If the Client keytab does not have the PREAUTH attribute in the KDC library, the Client sends the request, and the KDC AS module verifies the validity and returns the correct result. The whole process only requires two links to interact. The PREAUTH attribute indicates that the keytab’s authentication initiates the concept of pre-authentication in Kerberos 5. If an incorrect request packet is sent to the Client, the Client “understands” that the AS of the KDC needs to be authenticated in advance. In this way, the Client obtains the timestamp of its server and encrypts the KDC with its own key. After decrypting the KDC, the Client compares the time with that of its own server.
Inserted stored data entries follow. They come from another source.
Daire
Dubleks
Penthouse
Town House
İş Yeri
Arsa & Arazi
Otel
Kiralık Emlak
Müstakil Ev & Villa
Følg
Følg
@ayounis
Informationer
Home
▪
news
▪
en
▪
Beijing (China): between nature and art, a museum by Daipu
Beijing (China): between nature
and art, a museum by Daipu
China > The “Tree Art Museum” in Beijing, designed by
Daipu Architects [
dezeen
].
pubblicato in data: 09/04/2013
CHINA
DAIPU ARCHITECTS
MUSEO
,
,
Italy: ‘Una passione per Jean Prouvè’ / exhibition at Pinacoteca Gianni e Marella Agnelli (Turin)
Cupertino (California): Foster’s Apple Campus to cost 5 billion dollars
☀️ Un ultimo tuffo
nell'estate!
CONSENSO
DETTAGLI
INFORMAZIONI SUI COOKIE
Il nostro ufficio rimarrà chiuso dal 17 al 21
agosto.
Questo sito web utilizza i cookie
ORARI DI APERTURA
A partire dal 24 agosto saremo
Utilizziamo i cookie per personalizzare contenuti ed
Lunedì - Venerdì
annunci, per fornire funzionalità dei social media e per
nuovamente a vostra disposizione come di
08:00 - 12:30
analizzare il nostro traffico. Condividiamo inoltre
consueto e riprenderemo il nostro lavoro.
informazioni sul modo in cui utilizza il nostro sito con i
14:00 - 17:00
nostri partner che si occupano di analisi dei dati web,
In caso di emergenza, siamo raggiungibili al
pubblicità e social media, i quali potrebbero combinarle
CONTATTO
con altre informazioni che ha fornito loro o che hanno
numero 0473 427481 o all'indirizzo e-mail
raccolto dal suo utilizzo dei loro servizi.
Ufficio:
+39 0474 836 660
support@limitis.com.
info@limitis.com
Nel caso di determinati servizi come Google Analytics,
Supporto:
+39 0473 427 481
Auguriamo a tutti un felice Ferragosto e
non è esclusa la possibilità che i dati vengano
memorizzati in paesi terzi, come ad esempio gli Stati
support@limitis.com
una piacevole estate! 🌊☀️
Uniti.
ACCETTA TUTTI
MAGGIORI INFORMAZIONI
If the error is within the tolerance range, the Client sends the KDC with its own key. Return the correct TGT response package to the Client. The process is shown in Figure 5.
3. According to the analysis of question 2, the ratio of the values in line 5 and line 7 in Table 2 should be approximately 1:2. Why is the value in line 5 only 115?
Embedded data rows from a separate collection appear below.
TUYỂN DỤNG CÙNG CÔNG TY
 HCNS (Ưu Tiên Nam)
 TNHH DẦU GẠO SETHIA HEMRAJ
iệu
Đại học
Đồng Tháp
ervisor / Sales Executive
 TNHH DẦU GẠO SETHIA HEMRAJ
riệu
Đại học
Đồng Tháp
In the KDC library, the PREAUTH attribute is enabled for the keytab of the client. Each time the client authenticates, the KDC writes the authentication timestamp and other information to the Log of the BDB database on the disk. With the PREAUTH attribute turned off, each authentication only needs to read data from the library. As long as the MEMORY allocated to the BDB database is large enough, the interaction with the disk can be minimized. KDC40 process and PRAUTH was started, the QPS of its AS processing capacity was only 115. After analyzing the relevant indicators of machine performance, it was found that the bottleneck was indeed single-disk IO, AS shown in FIG. 6. Using the tools provided by BDB, the BDB cache hit ratio of KDC service of Meituan-Dianping data platform is 99%, as shown in Figure 7.
4.KDC AS processing capability When RAID is used for multiple processes, does the PREauth attribute exist and does the KDC service have bottlenecks? If so, where?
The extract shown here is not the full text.